Unfortunately, none of them suits us, because immediately complicates the installation of all necessary components (and we want the client installation on the working machine to be available to the least advanced users without the help of the administrator). Therefore, we use the UDP Hole Punching mechanism.

UDP Hole Punching

UDP hole punching is a method for directly connecting two computers that are behind NATs. To initiate a connection, a third party is required — a server that is visible to both computers. Commonly used public STUN servers.

So, our task is to directly connect the client on the remote machine and the console. To do this, you need to take a few steps:

• Find out the external IP and port of the remote machine. To do this, we use STUN - a network protocol that allows you to determine the external IP-address.
• Send this information to our application.
• Establish a connection and use it further to exchange data

What does this look like in code?

In theory, everything is simple. How does all this look in practice?



As can be seen from the image above, a little more complicated. First, we send a connection request from our application, which is transmitted via the cloud to the application on the client machine (steps 1 and 2). The client machine requests its external address and port from the STUN server (steps 3 and 4). In the network you can find many implementations of the STUN protocol.

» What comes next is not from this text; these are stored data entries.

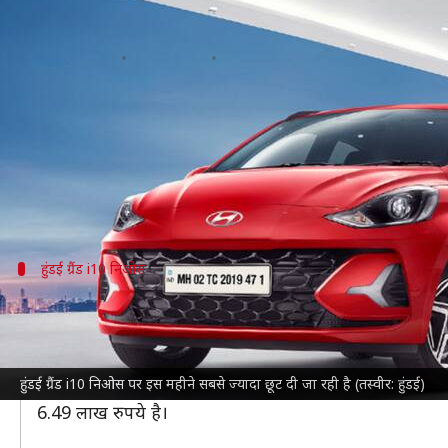
हुंडई कारों पर पा सकते हैं 43,000 रु
लेखन
Mar 08, 2024
06:20 pm
दिनेश चंद शर्मा
क्या है खबर?
दक्षिण कोरियाई
हुंडई मोटर कंपनी
इस महीने अपनी गाड़ियों पर 
इस छूट ऑफर में हुंडई i20 और ग्रैंड i10 निओस हैचबैक के 
कार निर्माता
हुंडई क्रेटा
हुंडई ग्रैंड i10 निओस
हुंडई ग्रैंड i10 निओस और ऑरा पर करें इतनी ब
हुंडई ग्रैंड i10 निओस खरीदने पर सबसे ज्यादा 43,000 रुपये
इसमें 30,000 रुपये की नकद, 10,000 रुपये की एक्सचेंज और 
हुंडई ग्रैंड i10 निओस पर इस महीने सबसे ज्यादा छूट दी जा रही है (तस्वीर: हुंडई)
हुंडई ऑरा पर इस महीने 33,000 रुपये तक का फायदा उठा सकते
6.49 लाख रुपये है।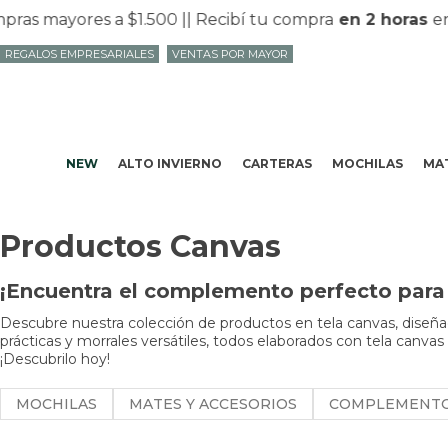
as mayores a $1.500 |
| Recibí tu compra
en 2 horas
en 
REGALOS EMPRESARIALES
VENTAS POR MAYOR
NEW
ALTO INVIERNO
CARTERAS
MOCHILAS
MAT
Productos Canvas
¡Encuentra el complemento perfecto para 
Descubre nuestra colección de productos en tela canvas, diseñad
prácticas y morrales versátiles, todos elaborados con tela canvas
¡Descubrilo hoy!
MOCHILAS
MATES Y ACCESORIOS
COMPLEMENT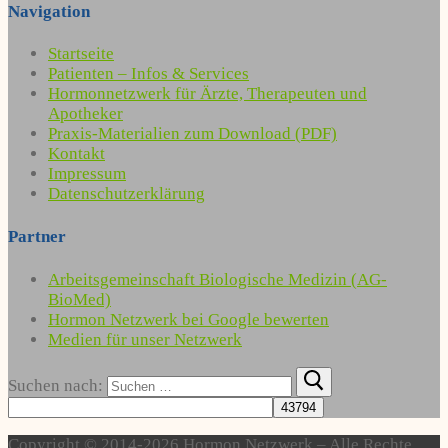
Navigation
Startseite
Patienten – Infos & Services
Hormonnetzwerk für Ärzte, Therapeuten und
Apotheker
Praxis-Materialien zum Download (PDF)
Kontakt
Impressum
Datenschutzerklärung
Partner
Arbeitsgemeinschaft Biologische Medizin (AG-
BioMed)
Hormon Netzwerk bei Google bewerten
Medien für unser Netzwerk
Suchen nach:
Copyright © 2014-2026 Hormon Netzwerk – Alle Rechte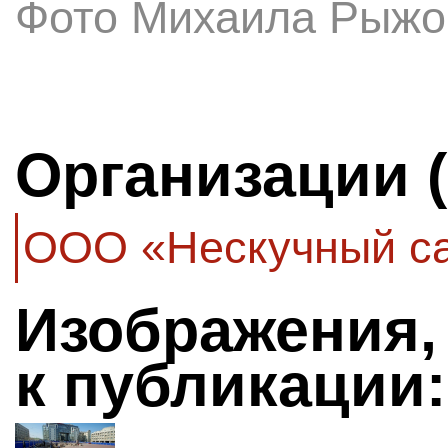
Фото Михаила Рыжо
Организации 
ООО «Нескучный с
Изображения,
к публикации: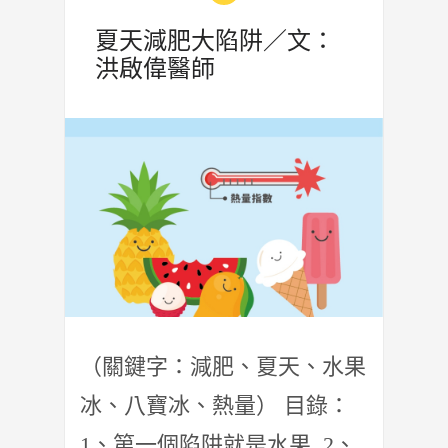
夏天減肥大陷阱／文：
洪啟偉醫師
（關鍵字：減肥、夏天、水果
冰、八寶冰、熱量） 目錄：
1、第一個陷阱就是水果 2、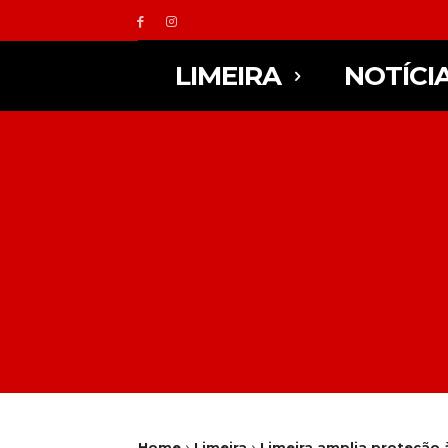
LIMEIRA
NOTÍCI
Home
Limeira
Limeira amplia proteção 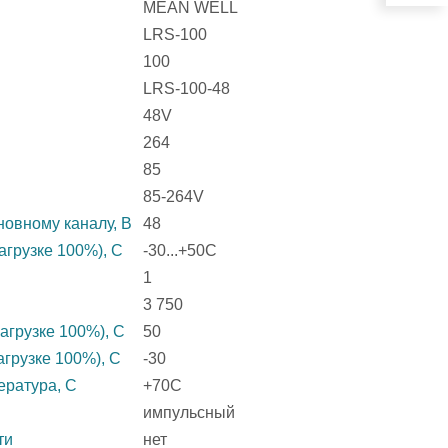
MEAN WELL
LRS-100
100
LRS-100-48
48V
264
85
85-264V
овному каналу, В
48
агрузке 100%), C
-30...+50C
1
3 750
агрузке 100%), C
50
агрузке 100%), C
-30
ература, C
+70C
импульсный
ти
нет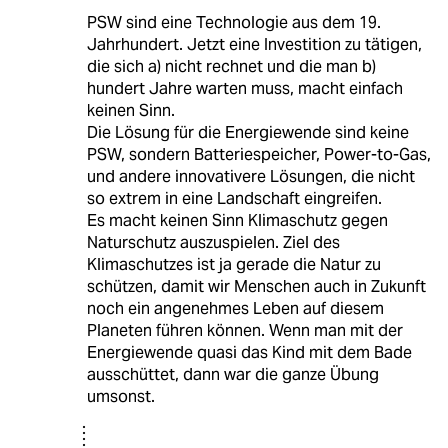
PSW sind eine Technologie aus dem 19.
Jahrhundert. Jetzt eine Investition zu tätigen,
die sich a) nicht rechnet und die man b)
hundert Jahre warten muss, macht einfach
keinen Sinn.
Die Lösung für die Energiewende sind keine
PSW, sondern Batteriespeicher, Power-to-Gas,
und andere innovativere Lösungen, die nicht
so extrem in eine Landschaft eingreifen.
Es macht keinen Sinn Klimaschutz gegen
Naturschutz auszuspielen. Ziel des
Klimaschutzes ist ja gerade die Natur zu
schützen, damit wir Menschen auch in Zukunft
noch ein angenehmes Leben auf diesem
Planeten führen können. Wenn man mit der
Energiewende quasi das Kind mit dem Bade
ausschüttet, dann war die ganze Übung
umsonst.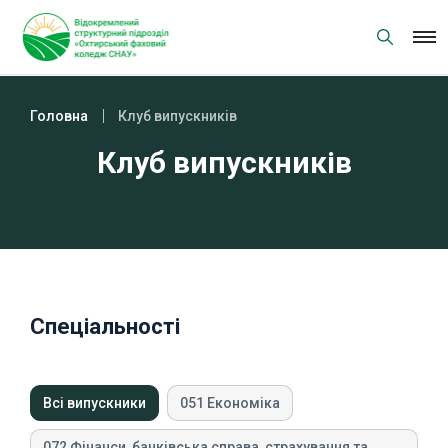
Skip
to
content
Головна
Клуб випускників
Клуб випускників
Спеціальності
Всі випускники
051 Економіка
072 Фінанси, банківська справа, страхування та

string address = String.Empty; udpClient = new UdpClient(); udpClient.AllowNatTraversal(true); ResultSTUN result = ClientSTUN.Query("stun.ekiga.net", 3478, udpClient.Client); if (result.NetType == UDP_BLOCKED) { /*   */ } else { address = result.PublicEndPoint.ToString(); } 

Because our solution uses UDP, we can, using the same socket, connect to the client (which distinguishes it from TCP).

After these simple manipulations, the address will contain the external address and port of the client machine (or an error message). This valuable information is transmitted to the management console via the cloud (steps 5 and 6). Creating a connection, knowing the port and the address is a matter of technique. Now we can transfer all the information we need.

NAT Traversal’s challenge is simple and elegant when using UDP, but what if we want all the advantages of TCP: guaranteed packet delivery, data integrity, no duplication, etc.? The first thought that comes to mind is to write your protocol over UDP. Naturally, we are not the first who faced this problem. Therefore, after a short search, you can find a solution such as Lindgren.Network , which is ultimately used in our application.